Collocandosi all’interno del genere poliziesco, è qualcosa di più: è una sfilata di personaggi travolti dalla virulenza del male. In un universo comandato da Costello, quasi tutti soccombono alla perfida realtà della vita; qualsiasi strada ognuno scelga è sbagliata.
Velato da un atroce e turbante pessimismo, ha una carta vincente: la messa in scena. La sceneggiatura è superbamente organizzata, ma le sue maggiori qualità sono altre: magistrale direzione degli interpreti, atmosfera e una secca e concisa lucidità di sguardo. E’ il raro caso di un film d’autore perfettamente allineato con la migliore tradizione del cinema hollywoodiano. Scorsese è sì un narratore di razza, ma contemporaneamente anche un energico visionario della realtà.
Dramma gangsteristico o tragedia morale? Forse tutti e due.
Tra momenti di lucido realismo alternati a passaggi di forte tensione lirica, si arriva ad un finale pessimistico ma giusto. Anche se la “giustizia non è di questo mondo”, “The departed” ne ha una tutta per sé.
Attraverso una tipica recitazione da Actor’s Studio, L. Di Caprio offre una performance così ricca di sfumature recitative e psicologiche da tenere testa persino all’intramontabile Nicholson. Da notare soprattutto il fascino figurativo della pellicola, dovuto in gran parte a due abituali e fedeli collaboratori di Scorsese: la fotografia di Michael Ballhaus e il montaggio della veterana e pluripremiata Thelma Schoonmaker.
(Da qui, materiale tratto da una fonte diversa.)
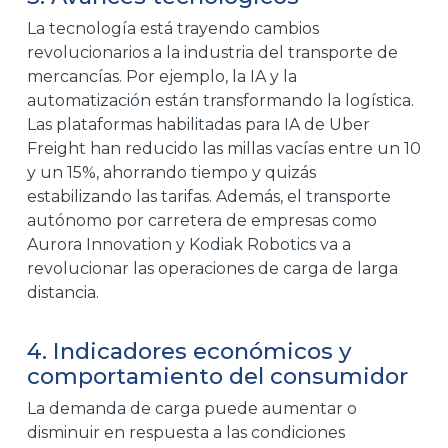
La tecnología está trayendo cambios
revolucionarios a la industria del transporte de
mercancías. Por ejemplo, la IA y la
automatización están transformando la logística.
Las plataformas habilitadas para IA de Uber
Freight han reducido las millas vacías entre un 10
y un 15%, ahorrando tiempo y quizás
estabilizando las tarifas. Además, el transporte
autónomo por carretera de empresas como
Aurora Innovation y Kodiak Robotics va a
revolucionar las operaciones de carga de larga
distancia.
4. Indicadores económicos y
comportamiento del consumidor
La demanda de carga puede aumentar o
disminuir en respuesta a las condiciones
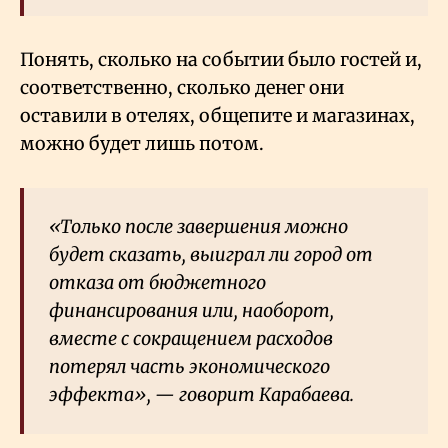
Понять, сколько на событии было гостей и,
соответственно, сколько денег они
оставили в отелях, общепите и магазинах,
можно будет лишь потом.
«Только после завершения можно
будет сказать, выиграл ли город от
отказа от бюджетного
финансирования или, наоборот,
вместе с сокращением расходов
потерял часть экономического
эффекта», — говорит Карабаева.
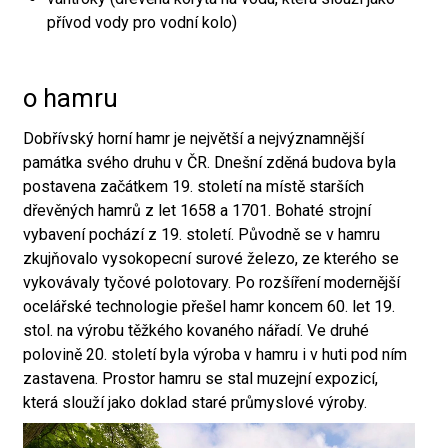
přívod vody pro vodní kolo)
o hamru
Dobřívský horní hamr je největší a nejvýznamnější
památka svého druhu v ČR. Dnešní zděná budova byla
postavena začátkem 19. století na místě starších
dřevěných hamrů z let 1658 a 1701. Bohaté strojní
vybavení pochází z 19. století. Původně se v hamru
zkujňovalo vysokopecní surové železo, ze kterého se
vykovávaly tyčové polotovary. Po rozšíření modernější
ocelářské technologie přešel hamr koncem 60. let 19.
stol. na výrobu těžkého kovaného nářadí. Ve druhé
polovině 20. století byla výroba v hamru i v huti pod ním
zastavena. Prostor hamru se stal muzejní expozicí,
která slouží jako doklad staré průmyslové výroby.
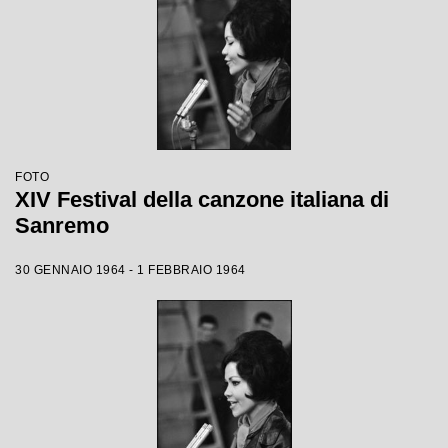
FOTO
XIV Festival della canzone italiana di
Sanremo
30 GENNAIO 1964 - 1 FEBBRAIO 1964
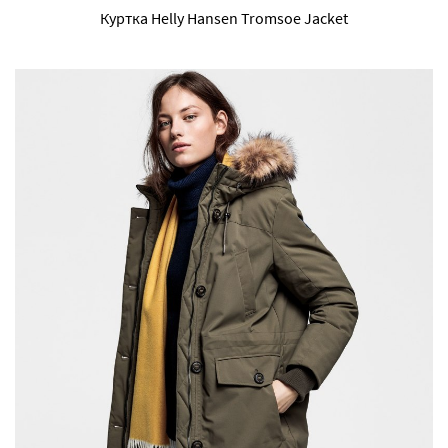
Куртка Helly Hansen Tromsoe Jacket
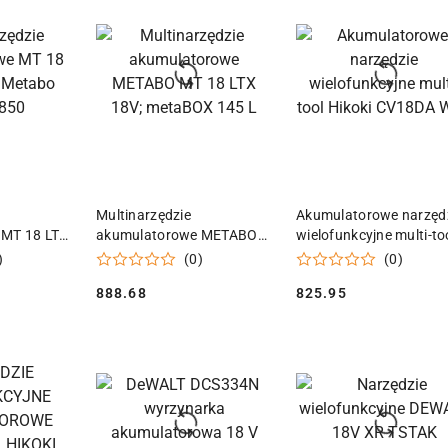
 KOSZYKA
DODAJ DO KOSZYKA
DODAJ DO KOSZY
Multinarzędzie
Akumulatorowe narzęd
 MT 18 LTX
akumulatorowe METABO
wielofunkcyjne multi-to
MT 18 LTX 18V; metaBOX
Hikoki CV18DA W2Z
)
(0)
(0)
145 L
888.68
825.95
Cena:
Cena:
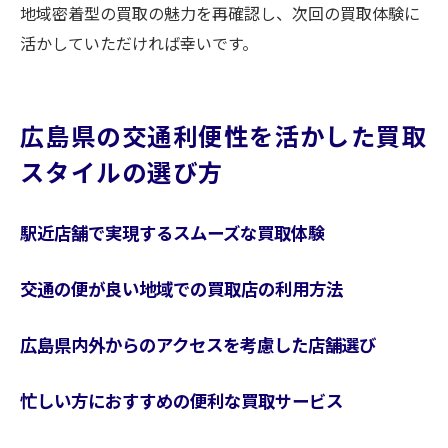
地域密着型の買取の魅力を再確認し、次回の買取体験に
活かしていただければ幸いです。
広島県の交通利便性を活かした買取
スタイルの選び方
駅近店舗で実現するスムーズな買取体験
交通の便が良い地域での買取店の利用方法
広島県内外からのアクセスを考慮した店舗選び
忙しい方におすすめの便利な買取サービス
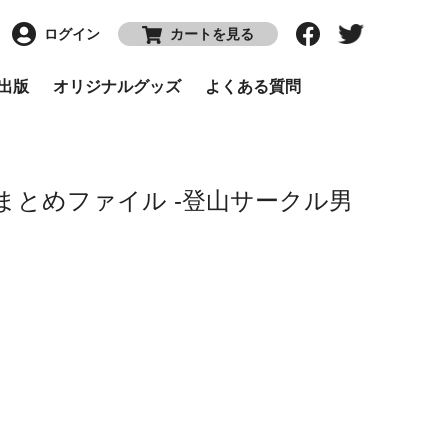
ログイン
カートを見る
P出版
オリジナルグッズ
よくある質問
まとめファイル -登山サークル男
Vi è anche, sottotraccia, uno spirito ribelle che affronta e critica la morale della religione
cattolica, o meglio, della Chiesa. E’, in questo senso, il film più caustico di Scorsese.
Recensione a cura di: Danilo Cristaldi
4 commenti:
Secondo me THE DEPARTED è un capolavoro dell'arte cinamatografica. sia gli attori che il reggista, senza tralasciare montaggio e fotografia, sono strabilianti.
per me 5/5.
scusate gli errori
l'errore! ma a Henry si perdona...
Bellissimo film è una tra i miei preferiti!